Putin's offensive is still in its very early days, and Russia can commit more combat power to Ukraine. Quite ominously, Ramzan Kadyrov, the pro-Kremlin leader of Russia's Chechnya region, called on the Russian military Sunday to expand its offensive in Ukraine.
"The time has come to make a concrete decision and start a large-scale operation in all directions and territories of Ukraine," Kadyrov said in a statement on his Telegram account. "I have repeatedly developed tactics and strategies against terrorists, participated in battles. In my understanding, the tactics chosen in Ukraine are too slow. It lasts a long time and, in my view, is not effective."
That's a frightening sentiment from a man who runs Chechnya as his fiefdom and has been accused by international and independent observers of gross human rights violations in his home republic and beyond.

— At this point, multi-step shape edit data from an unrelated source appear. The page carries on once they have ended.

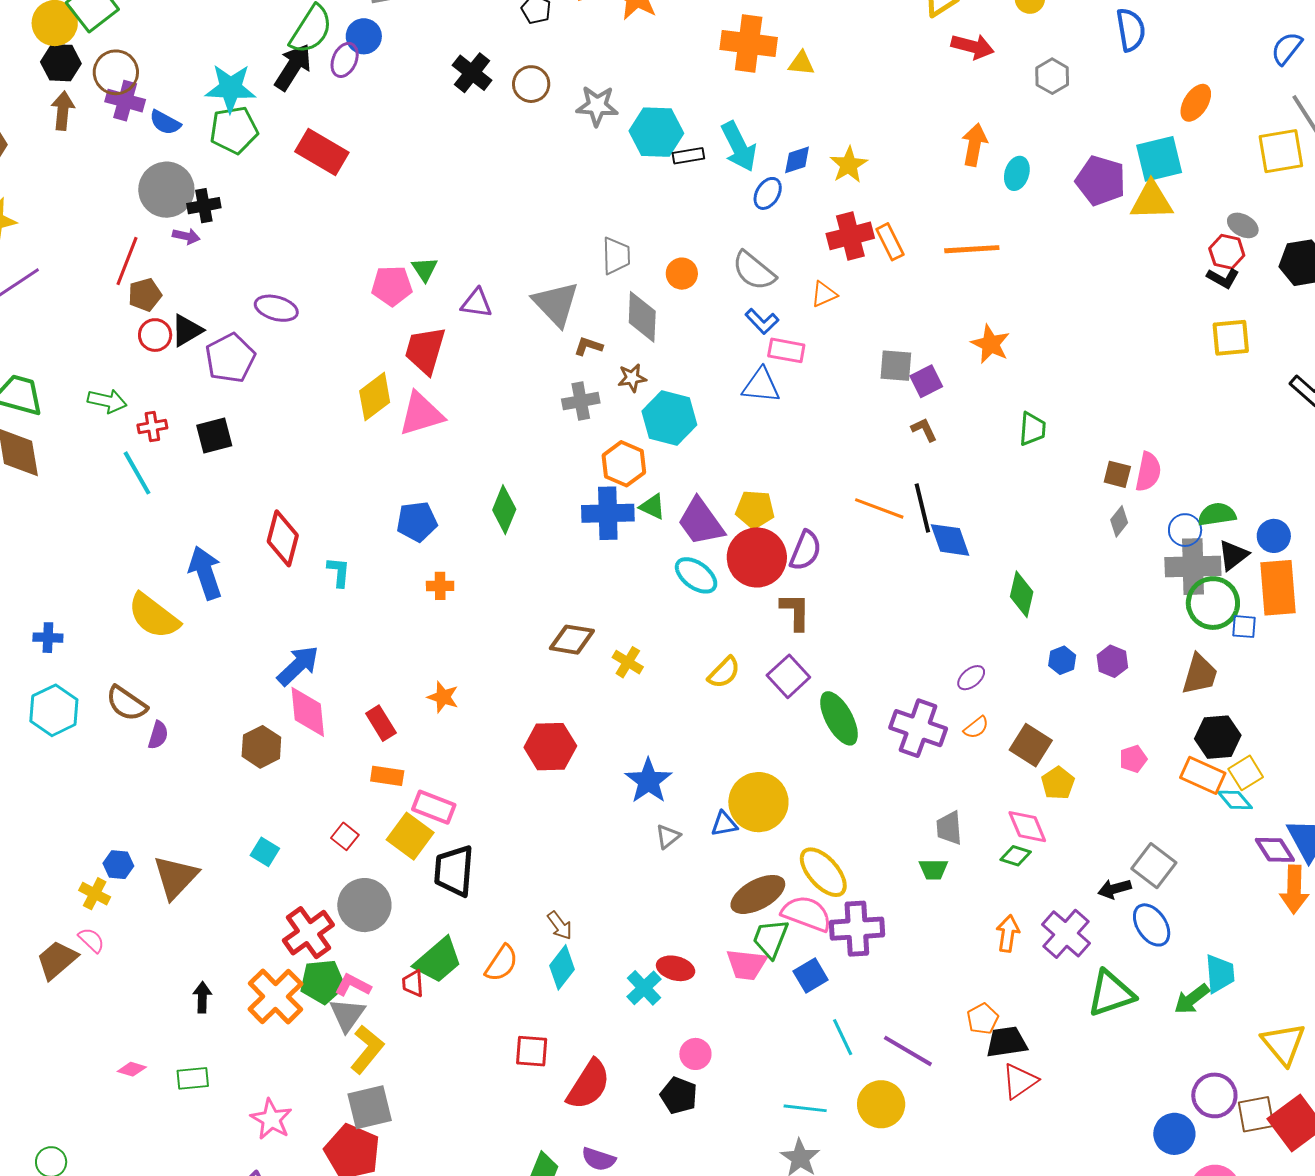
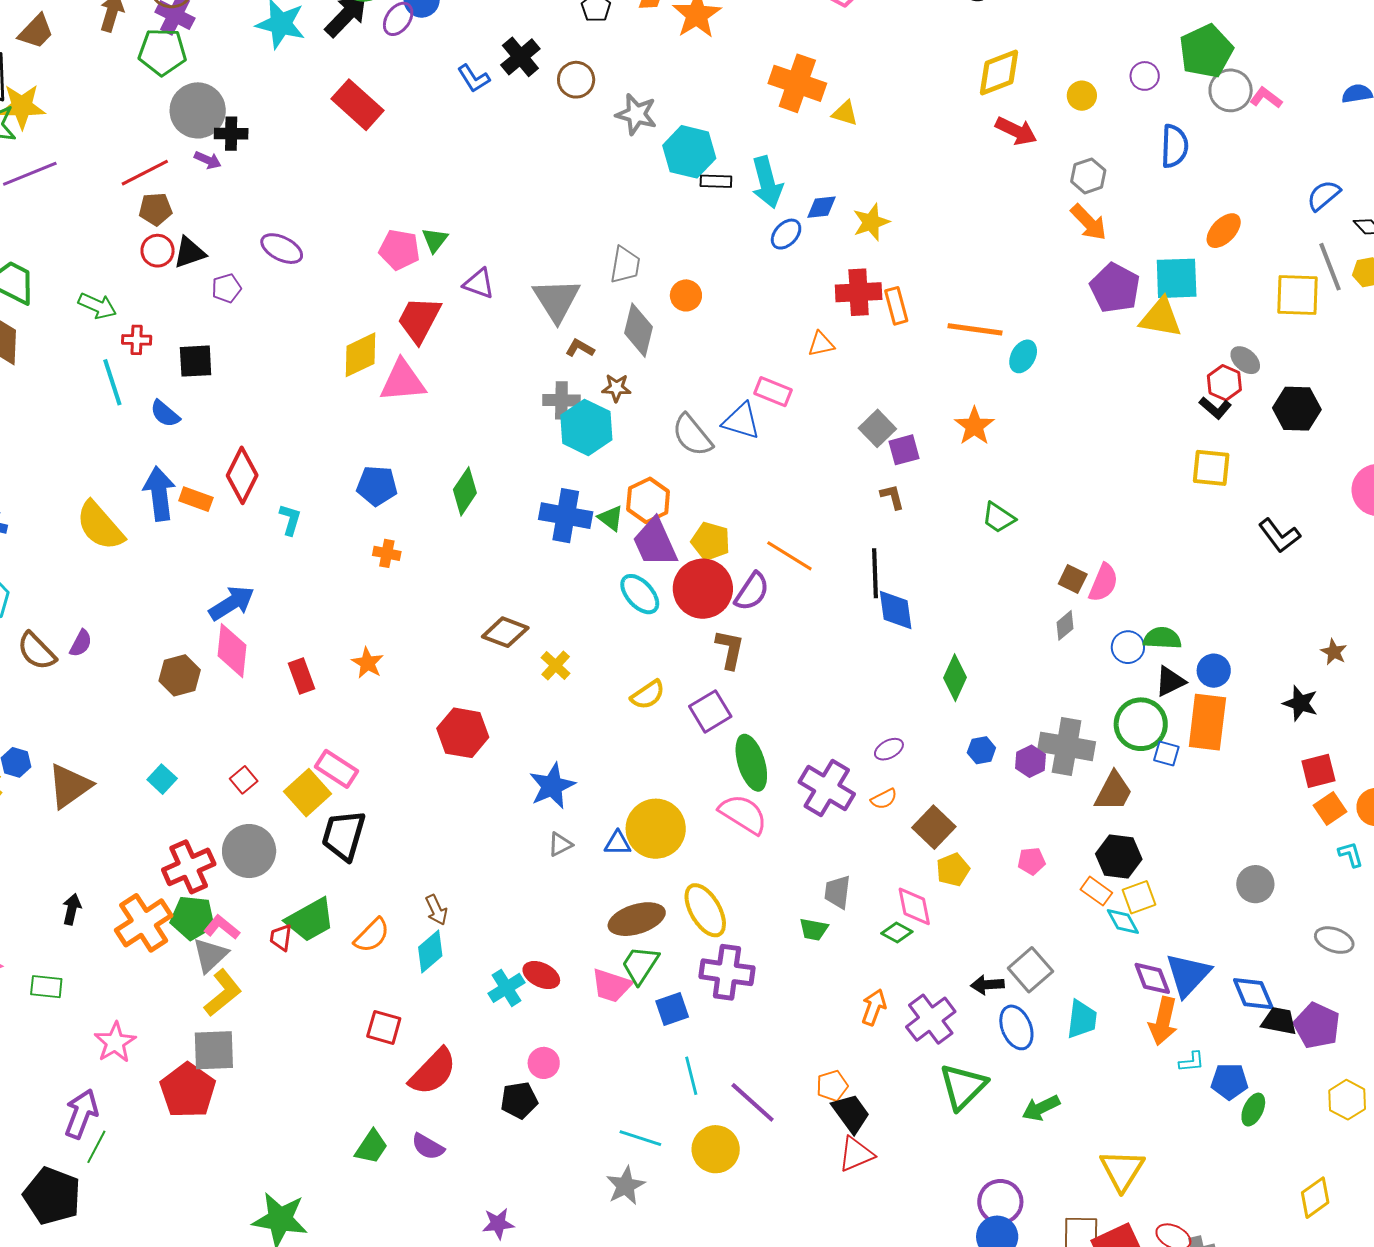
blue semicircle: (165, 123) -> (165, 414), moved
green pentagon: (234, 130) -> (162, 52), moved
orange arrow: (974, 145) -> (1089, 222), moved, turned 114
cyan ellipse: (1017, 173) -> (1023, 356), moved
red line: (127, 261) -> (145, 173), turned 30
gray semicircle: (754, 271) -> (692, 435), moved
blue L-shape: (762, 321) -> (474, 78), moved
purple pentagon: (230, 358) -> (227, 288), size x0.6
gray square: (896, 366) -> (877, 428), turned 30
cyan hexagon: (669, 418) -> (586, 427), moved
green trapezoid: (1032, 429) -> (999, 518), turned 108
orange hexagon: (624, 464) -> (648, 500), moved
orange line: (879, 508) -> (789, 556), moved
gray cross: (1193, 567) -> (1067, 746), moved
brown semicircle: (127, 703) -> (37, 651), moved
orange rectangle: (1203, 775) -> (1096, 891), size x0.7
orange rectangle: (387, 776) -> (196, 499), moved
pink semicircle: (807, 914) -> (743, 814), moved
cyan trapezoid: (1220, 974) -> (1082, 1019), moved
green triangle: (1111, 993) -> (963, 1086), turned -38
black trapezoid: (1006, 1042) -> (851, 1113), turned 51
black pentagon: (679, 1095) -> (519, 1100), turned 30
purple circle: (1214, 1095) -> (1000, 1202), moved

It was also a particularly chilling statement to hear on February 27, the seventh anniversary of the murder of Russian opposition politician Boris Nemtsov in 2015.
On Sunday, a crowd came to leave flowers on the central Moscow bridge where Nemtsov was shot, just a short distance from the Kremlin wall.
The yearly commemoration of Nemtsov's killing takes place in the Russian capital, but this year's event was a subdued anti-war protest: Many individuals brought flowers in the colors of the Ukrainian flag, blue and gold, as well as letters stating "No to war" and "Don't shoot."
Nemtsov was a strong critic of Putin's handling of the 2014 Ukraine crisis, and he was examining Russian forces' involvement in major battles in eastern Ukraine's Donbas region at the time of his death when the Kremlin was still denying it sent troops there.
Their presence, along with a bigger war enveloping Ukraine, is now in the open.